16 September 2016

Turnbull Government initiates five yearly inquiry into Australia's productivity performance

Note

 

The Turnbull Government has tasked the Productivity Commission to undertake five yearly inquiries into Australia’s productivity performance and provide recommendations on productivity-enhancing reform.

Improving Australia’s economic performance and living standards depends on us working smarter and more efficiently. Put simply, productivity is about producing more goods and services with the same level of resources.

Productivity growth will be the number one driver of future income growth.

The Turnbull Government is enhancing Australia’s productive potential by implementing reforms that promote competition and improve the tax system, supporting innovation and entrepreneurship, negotiating new trade agreements, investing in infrastructure and reducing regulatory burdens.

However, all Australian governments must keep identifying and supporting future sources of productivity enhancements to drive growth.

That is why the Turnbull Government has released the terms of reference for the first in a series of five-yearly reviews into Australia’s productivity performance.
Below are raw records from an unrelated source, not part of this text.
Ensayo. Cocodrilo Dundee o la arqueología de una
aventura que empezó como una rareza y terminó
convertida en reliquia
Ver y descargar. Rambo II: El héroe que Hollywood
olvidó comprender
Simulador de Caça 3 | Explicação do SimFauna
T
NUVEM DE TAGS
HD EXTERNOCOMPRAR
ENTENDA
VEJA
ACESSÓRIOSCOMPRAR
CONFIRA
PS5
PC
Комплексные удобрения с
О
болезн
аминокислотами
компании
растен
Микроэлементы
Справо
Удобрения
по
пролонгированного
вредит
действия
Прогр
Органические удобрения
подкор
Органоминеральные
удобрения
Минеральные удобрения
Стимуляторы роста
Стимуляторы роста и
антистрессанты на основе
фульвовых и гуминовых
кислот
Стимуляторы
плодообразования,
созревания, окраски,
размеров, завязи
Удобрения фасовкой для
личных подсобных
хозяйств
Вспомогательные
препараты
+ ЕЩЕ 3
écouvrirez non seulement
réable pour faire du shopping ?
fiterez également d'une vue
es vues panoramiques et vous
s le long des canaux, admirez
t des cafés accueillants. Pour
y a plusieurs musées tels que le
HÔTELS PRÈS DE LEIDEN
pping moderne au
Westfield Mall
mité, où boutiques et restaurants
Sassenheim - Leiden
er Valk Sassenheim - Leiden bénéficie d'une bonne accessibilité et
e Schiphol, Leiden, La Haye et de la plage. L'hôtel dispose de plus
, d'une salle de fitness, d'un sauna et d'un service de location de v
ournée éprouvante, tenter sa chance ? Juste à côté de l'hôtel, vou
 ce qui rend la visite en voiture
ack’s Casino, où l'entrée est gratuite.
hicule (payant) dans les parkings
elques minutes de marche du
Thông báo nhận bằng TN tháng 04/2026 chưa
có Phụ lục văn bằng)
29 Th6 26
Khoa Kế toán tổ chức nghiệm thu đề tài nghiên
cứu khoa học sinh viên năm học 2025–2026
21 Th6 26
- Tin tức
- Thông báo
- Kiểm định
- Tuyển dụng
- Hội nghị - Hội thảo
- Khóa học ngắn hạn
The inquiry will identify opportunities to enhance Australia’s performance giving consideration to the implementation of recent reforms.

We need to make sure that our policy settings can support productivity growth by ensuring that the economy is flexible and is able to adapt in the face of current and future economic challenges and opportunities.
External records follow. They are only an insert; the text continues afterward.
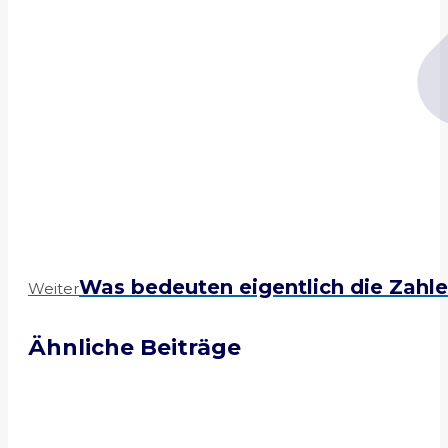
*
Was bedeuten eigentlich die Zahl
Weiter
Ähnliche Beiträge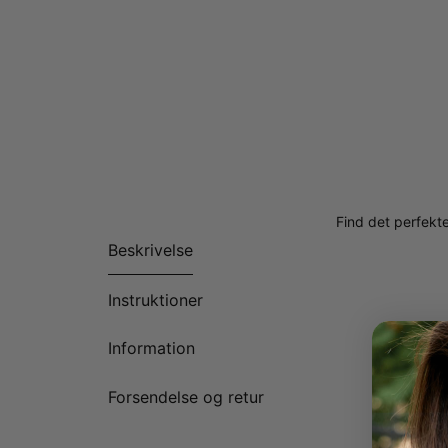
Find det perfekte
Beskrivelse
Instruktioner
Information
Forsendelse og retur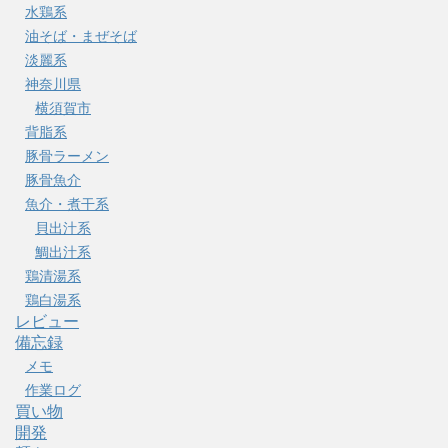
水鶏系
油そば・まぜそば
淡麗系
神奈川県
横須賀市
背脂系
豚骨ラーメン
豚骨魚介
魚介・煮干系
貝出汁系
鯛出汁系
鶏清湯系
鶏白湯系
レビュー
備忘録
メモ
作業ログ
買い物
開発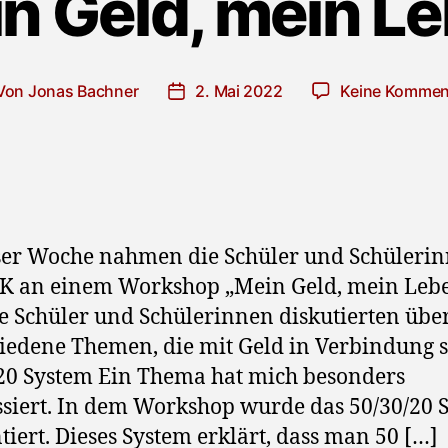
n Geld, mein L
Von
Jonas Bachner
2. Mai 2022
Keine Kommen
tragsautor
Veröffentlichungsdatum
ser Woche nahmen die Schüler und Schüleri
BK an einem Workshop „Mein Geld, mein Leb
Die Schüler und Schülerinnen diskutierten über
iedene Themen, die mit Geld in Verbindung s
20 System Ein Thema hat mich besonders
ssiert. In dem Workshop wurde das 50/30/20 
tiert. Dieses System erklärt, dass man 50 […]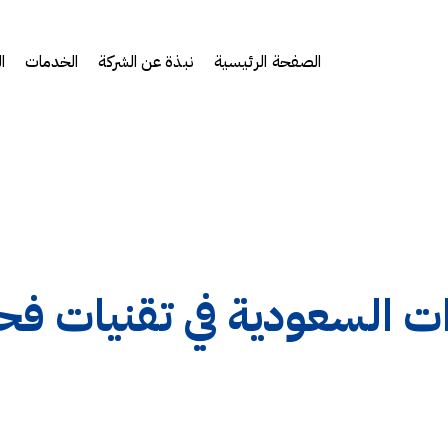
الصفحة الرئيسية
نبذة عن الشركة
الخدمات
ا
رات السعودية في تقنيات ف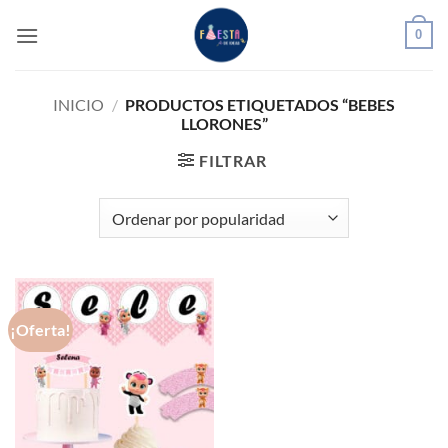
Saltar
0
al
contenido
INICIO
/
PRODUCTOS ETIQUETADOS “BEBES
LLORONES”
FILTRAR
¡Oferta!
This inquiry represents a new frontier in advice for the Productivity Commission by allowing it to identify priority reform areas across all sectors of the economy. It will complement the Commission’s usual approach of inquiring into a single sector or area of government policy. 2

This new process will complement the Intergeneration Report (IGR) initiative introduced by Treasurer Costello by providing a regular and accountable process that puts forward policy answers to the questions that are posed forward by the IGR.

The Productivity Commission is due to report to Government within 12 months. Information will be available on the Productivity Commission’s website – www.pc.gov.au

TERMS OF REFERENCE

PERIODIC INQUIRY OF AUSTRALIA’S PRODUCTIVITY PERFORMANCE

I, Scott Morrison, Treasurer, pursuant to Parts 2 and 4 of the Productivity Commission Act 1998, hereby request that the Productivity Commission (the Commission) undertake an inquiry into Australia’s productivity performance and provide recommendations on productivity-enhancing reform. This inquiry will be the first of a regular series, undertaken at five-yearly intervals, to provide an overarching analysis of where Australia stands in terms of its productivity performance.

Background

Productivity growth is the main long-term driver of growth in Australian incomes and living standards.
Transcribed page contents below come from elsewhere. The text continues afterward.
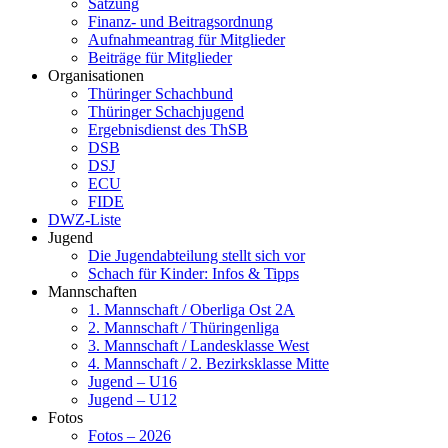
Satzung
Finanz- und Beitragsordnung
Aufnahmeantrag für Mitglieder
Beiträge für Mitglieder
Organisationen
Thüringer Schachbund
Thüringer Schachjugend
Ergebnisdienst des ThSB
DSB
DSJ
ECU
FIDE
DWZ-Liste
Jugend
Die Jugendabteilung stellt sich vor
Schach für Kinder: Infos & Tipps
Mannschaften
1. Mannschaft / Oberliga Ost 2A
2. Mannschaft / Thüringenliga
3. Mannschaft / Landesklasse West
4. Mannschaft / 2. Bezirksklasse Mitte
Jugend – U16
Jugend – U12
Fotos
Fotos – 2026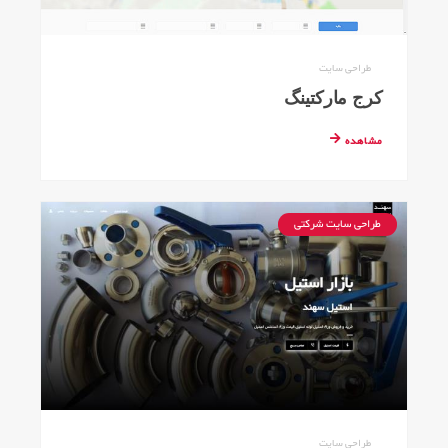
طراحی سایت
کرج مارکتینگ
مشاهده
طراحی سایت شرکتی
طراحی سایت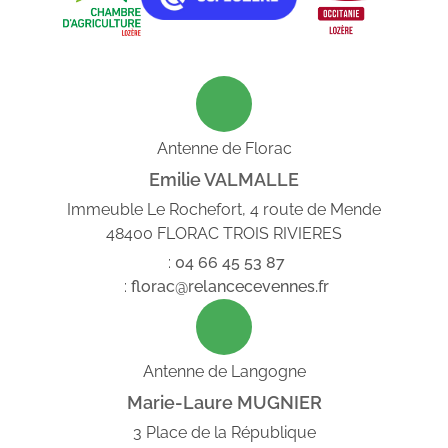
Antenne de Florac
Emilie VALMALLE
Immeuble Le Rochefort, 4 route de Mende
48400 FLORAC TROIS RIVIERES
:
04
66
45
53
87
:
florac@relancecevennes.fr
Antenne de Langogne
Marie-Laure MUGNIER
3 Place de la République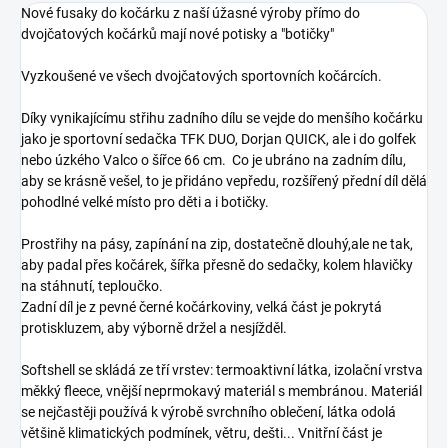
Nové fusaky do kočárku z naší úžasné výroby přímo do
dvojčatových kočárků mají nové potisky a "botičky"
Vyzkoušené ve všech dvojčatových sportovních kočárcích.
Díky vynikajícímu střihu zadního dílu se vejde do menšího kočárku
jako je sportovní sedačka TFK DUO, Dorjan QUICK, ale i do golfek
nebo úzkého Valco o šířce 66 cm. Co je ubráno na zadním dílu,
aby se krásně vešel, to je přidáno vepředu, rozšířený přední díl dělá
pohodlné velké místo pro děti a i botičky.
Prostřihy na pásy, zapínání na zip, dostatečně
dlouhý,ale ne tak,
aby padal přes kočárek, šířka přesně do sedačky, kolem hlavičky
na stáhnutí, teploučko.
Zadní díl je z pevné černé kočárkoviny, velká část je pokrytá
protiskluzem, aby výborně držel a nesjížděl.
Softshell se skládá ze tří vrstev: termoaktivní látka, izolační vrstva
měkký fleece, vnější neprmokavý materiál s membránou. Materiál
se nejčastěji používá k výrobě svrchního oblečení, látka odolá
většině klimatických podmínek, větru, dešti... Vnitřní část je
Governments have an important influence on productivity growth, including through policies and regulations that affect investment in human and physical capital and the functioning of markets, including with respect to trade, competition and other regulatory constraints and incentives.

Policy settings can support productivity growth by ensuring that the economy is flexible, able to adapt in the face of economic challenges and opportunities, and imposes the least cost in achieving governments’ policy objectives.

It is particularly important at present that policy settings facilitate structural change and productive investment in the economy to support its transition from the resources investment boom, and promote its efficiency and competitiveness given population ageing and the evolving global economy.

The Commission will undertake an inquiry of Australia’s productivity performance and make recommendations, as necessary to support productivity growth. This task will be undertaken every five years.

Scope of the Inquiry

The Commission is to review Australia’s productivity performance and, in the light of its findings, make recommendations to assist governments to make productivity enhancing reforms.

Without limiting related matters on which the Commission may report, its report to the Government should:

1. analyse Australia’s productivity performance in both the market and non-market sectors including an assessment of the settings for productive investment in human and physical capital and how they can be improved to lift productivity;

2. examine the factors that may have affected productivity growth, including an assessment of the impact of major policy changes, if relevant; and

3. prioritise potential policy changes to improve Australian economic performance and the wellbeing of Australians by supporting greater productivity growth.

The Commission should have regard to other current or recent reviews commissioned by Australian governments relating to Australia’s productivity performance such as the Harper Competition Policy Review and include comparisons of Australia’s productivity performance with other comparable countries.

The Commission should support analysis with modelling where possible and qualitative analysis where data is not available and this is appropriate.

Process

The Commission should consult widely and undertake appropriate public consultation processes, accepting public submissions.

The Commission should consult with Commonwealth, state and territory governments.

The final report should be provided to the Government within 12 months of receipt of these terms of reference.